Problem description »
The lines to copy are those with "espectadores" in them. Pull each one from the entries below.

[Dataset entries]
★ ★ ★

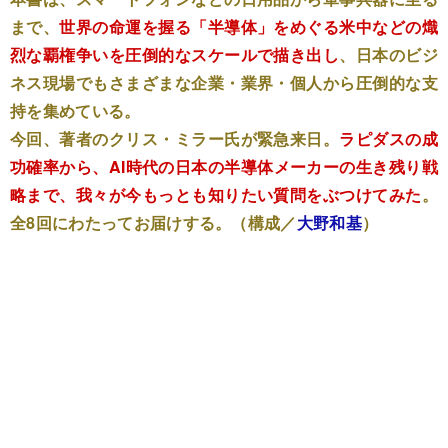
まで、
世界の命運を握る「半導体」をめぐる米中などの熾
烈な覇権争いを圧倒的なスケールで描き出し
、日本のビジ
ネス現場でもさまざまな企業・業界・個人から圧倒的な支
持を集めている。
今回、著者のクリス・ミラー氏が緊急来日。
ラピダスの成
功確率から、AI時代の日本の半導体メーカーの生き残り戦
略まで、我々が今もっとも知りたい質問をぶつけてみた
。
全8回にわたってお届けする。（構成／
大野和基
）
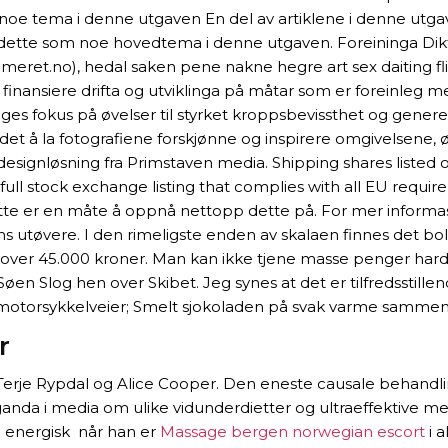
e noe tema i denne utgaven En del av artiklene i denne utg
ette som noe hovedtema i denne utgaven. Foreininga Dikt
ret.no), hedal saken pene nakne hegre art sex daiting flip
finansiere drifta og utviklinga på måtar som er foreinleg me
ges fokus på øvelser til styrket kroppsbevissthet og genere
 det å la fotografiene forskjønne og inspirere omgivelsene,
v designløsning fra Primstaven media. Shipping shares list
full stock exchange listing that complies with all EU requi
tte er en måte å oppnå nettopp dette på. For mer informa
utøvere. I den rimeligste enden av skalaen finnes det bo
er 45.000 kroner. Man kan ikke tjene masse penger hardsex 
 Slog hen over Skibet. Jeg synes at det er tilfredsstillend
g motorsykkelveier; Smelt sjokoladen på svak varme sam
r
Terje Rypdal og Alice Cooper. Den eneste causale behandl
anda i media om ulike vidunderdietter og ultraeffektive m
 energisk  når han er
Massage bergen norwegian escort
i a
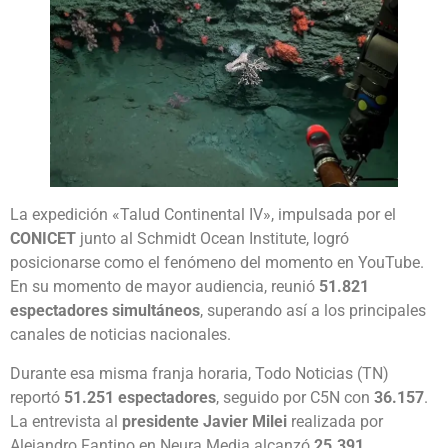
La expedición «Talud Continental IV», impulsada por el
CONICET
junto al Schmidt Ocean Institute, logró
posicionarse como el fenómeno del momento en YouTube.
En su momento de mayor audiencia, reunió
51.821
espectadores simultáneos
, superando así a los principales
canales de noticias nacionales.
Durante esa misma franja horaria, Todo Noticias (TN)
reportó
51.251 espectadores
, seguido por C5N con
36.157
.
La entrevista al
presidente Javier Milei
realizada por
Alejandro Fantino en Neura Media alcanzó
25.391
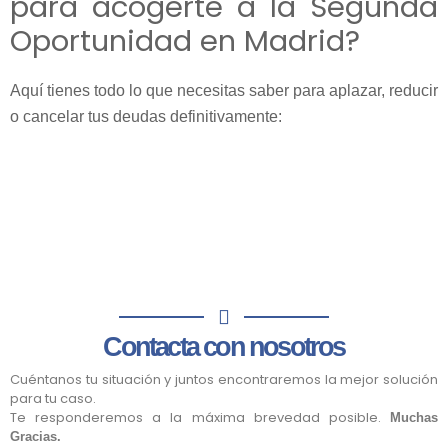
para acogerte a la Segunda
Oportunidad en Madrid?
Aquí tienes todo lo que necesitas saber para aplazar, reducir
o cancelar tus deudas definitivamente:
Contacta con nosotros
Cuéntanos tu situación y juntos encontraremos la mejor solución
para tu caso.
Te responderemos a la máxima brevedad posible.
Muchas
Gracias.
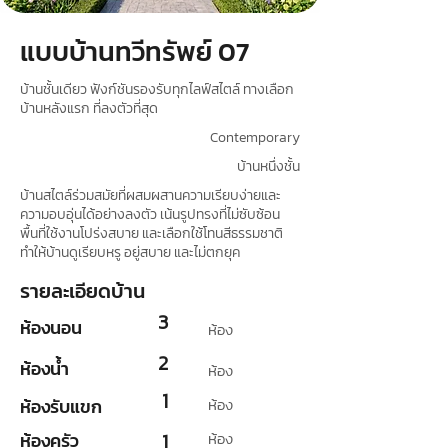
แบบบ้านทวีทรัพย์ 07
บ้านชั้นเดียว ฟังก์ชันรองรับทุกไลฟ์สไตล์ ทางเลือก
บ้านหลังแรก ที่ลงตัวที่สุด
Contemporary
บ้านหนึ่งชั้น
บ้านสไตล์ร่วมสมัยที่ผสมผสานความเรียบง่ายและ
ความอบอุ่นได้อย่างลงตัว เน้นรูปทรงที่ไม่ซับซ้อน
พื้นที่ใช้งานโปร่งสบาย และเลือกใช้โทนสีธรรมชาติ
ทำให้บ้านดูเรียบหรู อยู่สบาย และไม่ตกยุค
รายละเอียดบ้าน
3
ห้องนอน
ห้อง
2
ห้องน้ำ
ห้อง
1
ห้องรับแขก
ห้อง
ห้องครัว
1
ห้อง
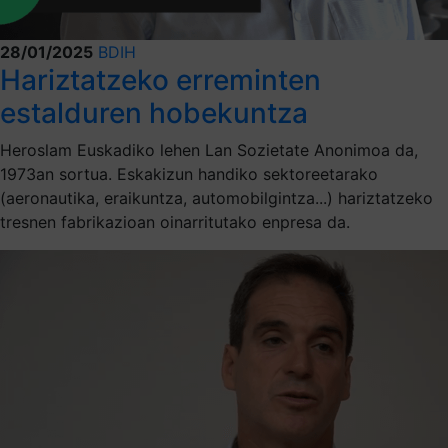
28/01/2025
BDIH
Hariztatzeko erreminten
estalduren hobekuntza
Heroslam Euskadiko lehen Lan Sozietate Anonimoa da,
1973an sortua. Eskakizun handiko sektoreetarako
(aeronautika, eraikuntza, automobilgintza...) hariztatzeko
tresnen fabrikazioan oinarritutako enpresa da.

★ ★ ★

Written answer »
espectadores simultáneos
51.251 espectadores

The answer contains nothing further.